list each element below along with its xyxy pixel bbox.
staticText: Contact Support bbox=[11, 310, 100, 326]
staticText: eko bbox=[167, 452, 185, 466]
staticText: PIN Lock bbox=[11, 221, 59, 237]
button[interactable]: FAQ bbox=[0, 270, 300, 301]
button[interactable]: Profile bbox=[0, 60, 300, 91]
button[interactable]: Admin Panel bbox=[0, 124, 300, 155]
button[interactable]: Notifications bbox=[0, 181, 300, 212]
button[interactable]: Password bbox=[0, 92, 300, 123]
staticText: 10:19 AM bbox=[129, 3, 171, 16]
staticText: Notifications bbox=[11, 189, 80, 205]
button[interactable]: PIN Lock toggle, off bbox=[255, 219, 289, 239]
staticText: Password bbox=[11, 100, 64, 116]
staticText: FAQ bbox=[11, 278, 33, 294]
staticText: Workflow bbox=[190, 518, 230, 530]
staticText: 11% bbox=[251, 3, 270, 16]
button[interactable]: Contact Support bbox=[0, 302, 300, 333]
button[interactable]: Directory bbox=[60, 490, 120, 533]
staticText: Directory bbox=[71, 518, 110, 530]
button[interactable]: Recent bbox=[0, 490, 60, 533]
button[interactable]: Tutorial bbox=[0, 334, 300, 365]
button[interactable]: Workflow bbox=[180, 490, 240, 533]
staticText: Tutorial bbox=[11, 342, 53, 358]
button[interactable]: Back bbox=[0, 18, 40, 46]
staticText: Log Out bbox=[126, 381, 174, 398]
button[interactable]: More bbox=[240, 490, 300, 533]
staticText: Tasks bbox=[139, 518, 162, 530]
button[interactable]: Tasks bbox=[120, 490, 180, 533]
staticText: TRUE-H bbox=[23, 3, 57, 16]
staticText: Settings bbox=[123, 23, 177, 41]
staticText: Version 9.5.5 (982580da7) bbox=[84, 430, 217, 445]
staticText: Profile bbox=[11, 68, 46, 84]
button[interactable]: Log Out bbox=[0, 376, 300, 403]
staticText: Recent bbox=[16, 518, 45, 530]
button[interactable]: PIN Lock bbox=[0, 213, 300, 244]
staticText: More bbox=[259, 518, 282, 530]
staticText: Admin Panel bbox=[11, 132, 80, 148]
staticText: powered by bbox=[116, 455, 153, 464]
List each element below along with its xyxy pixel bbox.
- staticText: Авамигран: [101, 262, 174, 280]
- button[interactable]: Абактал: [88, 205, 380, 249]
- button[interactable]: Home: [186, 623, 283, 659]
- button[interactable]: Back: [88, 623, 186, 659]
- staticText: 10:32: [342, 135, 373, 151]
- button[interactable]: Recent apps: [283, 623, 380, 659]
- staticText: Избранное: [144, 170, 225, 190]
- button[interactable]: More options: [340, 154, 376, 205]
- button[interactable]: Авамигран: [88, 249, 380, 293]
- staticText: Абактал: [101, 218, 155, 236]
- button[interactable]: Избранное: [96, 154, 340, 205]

################

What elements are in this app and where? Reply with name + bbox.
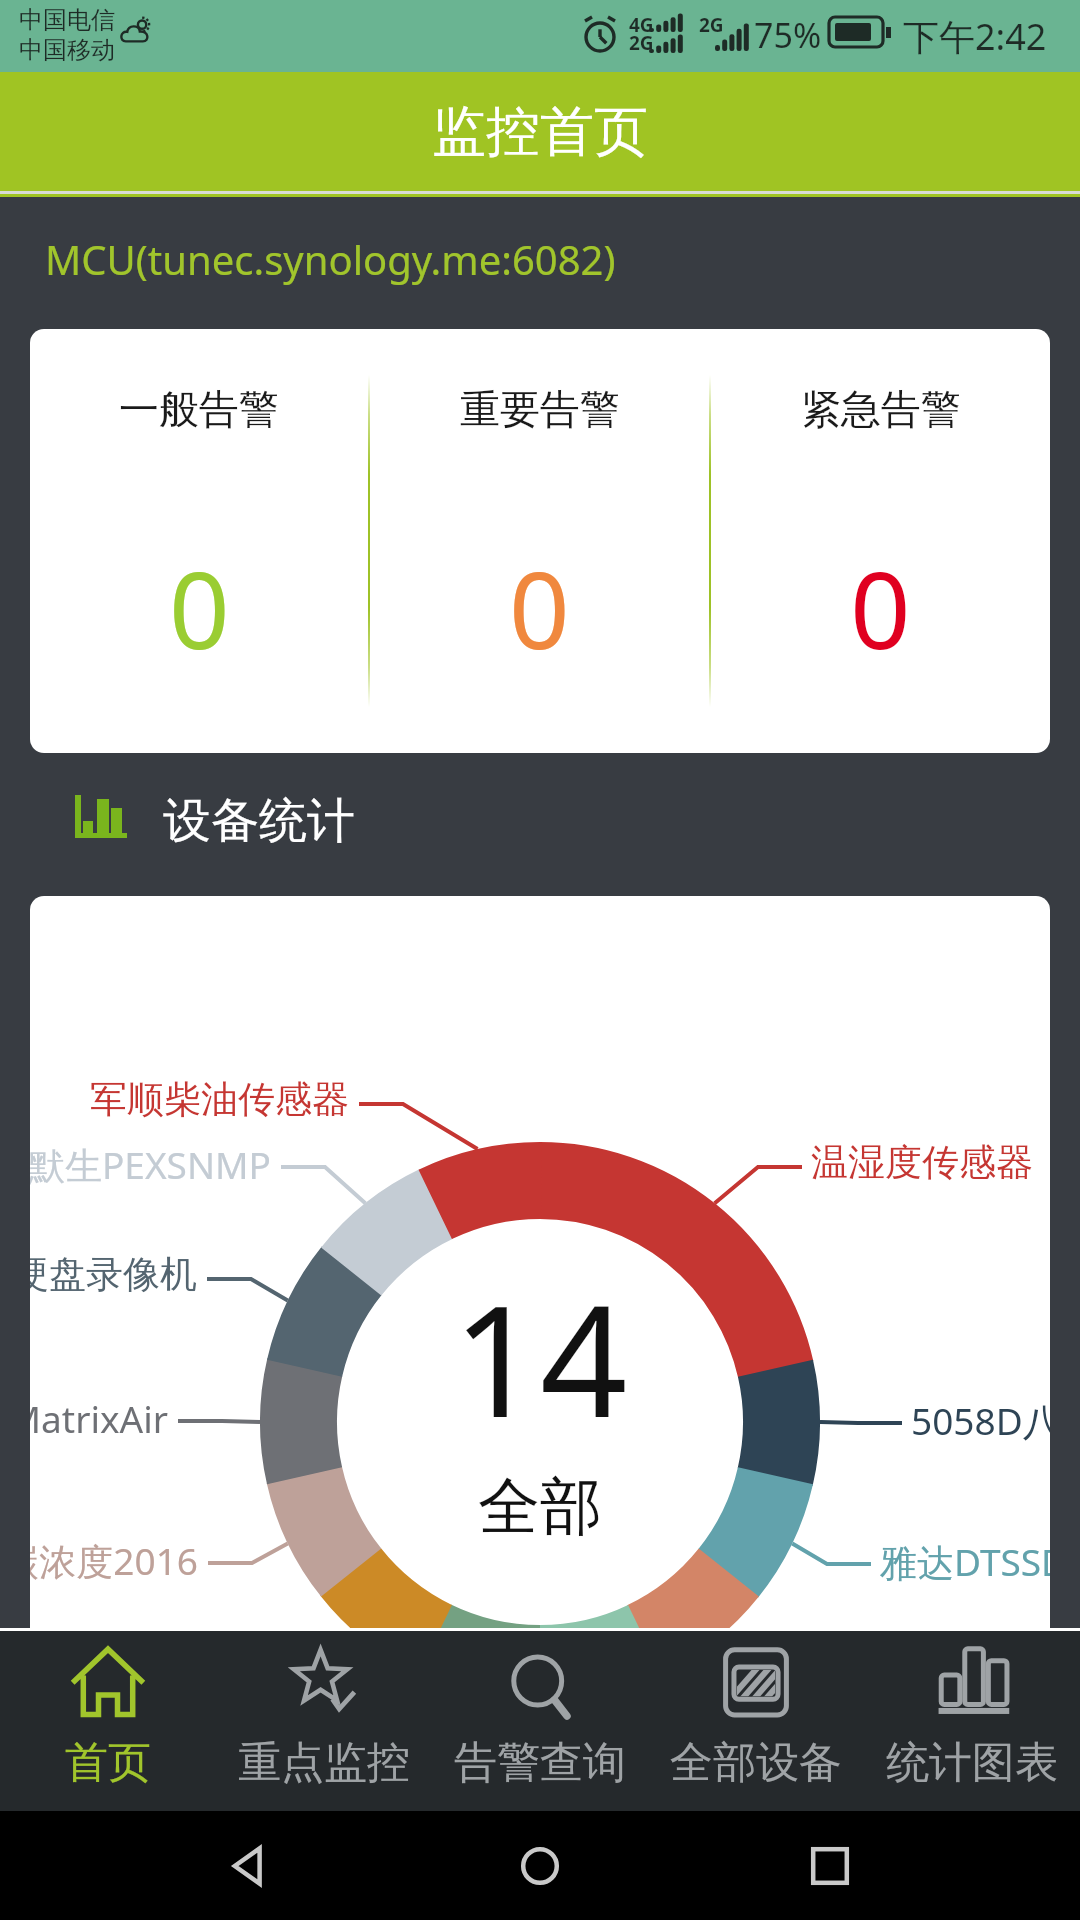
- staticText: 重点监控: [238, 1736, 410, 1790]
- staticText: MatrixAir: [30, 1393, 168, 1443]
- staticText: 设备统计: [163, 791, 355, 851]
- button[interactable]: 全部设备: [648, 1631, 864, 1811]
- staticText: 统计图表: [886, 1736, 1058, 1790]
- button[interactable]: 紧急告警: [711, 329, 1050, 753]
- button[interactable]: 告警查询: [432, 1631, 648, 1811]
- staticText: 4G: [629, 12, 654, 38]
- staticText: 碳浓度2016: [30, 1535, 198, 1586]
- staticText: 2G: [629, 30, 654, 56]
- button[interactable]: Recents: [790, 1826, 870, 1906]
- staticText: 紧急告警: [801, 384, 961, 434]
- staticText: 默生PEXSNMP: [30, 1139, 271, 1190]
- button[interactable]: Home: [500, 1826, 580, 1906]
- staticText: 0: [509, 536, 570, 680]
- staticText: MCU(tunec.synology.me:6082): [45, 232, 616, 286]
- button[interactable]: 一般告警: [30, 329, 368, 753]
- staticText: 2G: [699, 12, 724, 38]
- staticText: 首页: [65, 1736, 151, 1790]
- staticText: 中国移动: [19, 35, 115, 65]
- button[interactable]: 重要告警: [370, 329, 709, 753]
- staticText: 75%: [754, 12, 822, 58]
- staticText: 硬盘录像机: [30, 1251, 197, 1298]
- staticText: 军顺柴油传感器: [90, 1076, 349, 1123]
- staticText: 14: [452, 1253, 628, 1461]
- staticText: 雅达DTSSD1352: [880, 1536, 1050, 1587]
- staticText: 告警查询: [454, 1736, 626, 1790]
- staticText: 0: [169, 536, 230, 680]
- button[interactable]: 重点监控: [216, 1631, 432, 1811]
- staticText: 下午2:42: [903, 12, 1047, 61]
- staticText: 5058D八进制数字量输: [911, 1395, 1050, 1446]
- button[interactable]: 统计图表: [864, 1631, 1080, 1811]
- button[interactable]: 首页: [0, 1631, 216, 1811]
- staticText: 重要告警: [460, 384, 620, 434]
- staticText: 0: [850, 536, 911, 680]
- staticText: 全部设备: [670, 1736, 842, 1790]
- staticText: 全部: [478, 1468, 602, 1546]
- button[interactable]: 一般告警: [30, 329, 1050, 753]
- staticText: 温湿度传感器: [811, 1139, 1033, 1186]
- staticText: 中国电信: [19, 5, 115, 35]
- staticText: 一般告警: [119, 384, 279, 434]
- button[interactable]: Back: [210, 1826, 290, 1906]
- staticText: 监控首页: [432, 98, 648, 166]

################

WHAT IS BEING ASKED: Copy all lines from the material that hold "全部设备".

RESPONSE BOX:
- button[interactable]: 全部设备: [648, 1631, 864, 1811]
- staticText: 全部设备: [670, 1736, 842, 1790]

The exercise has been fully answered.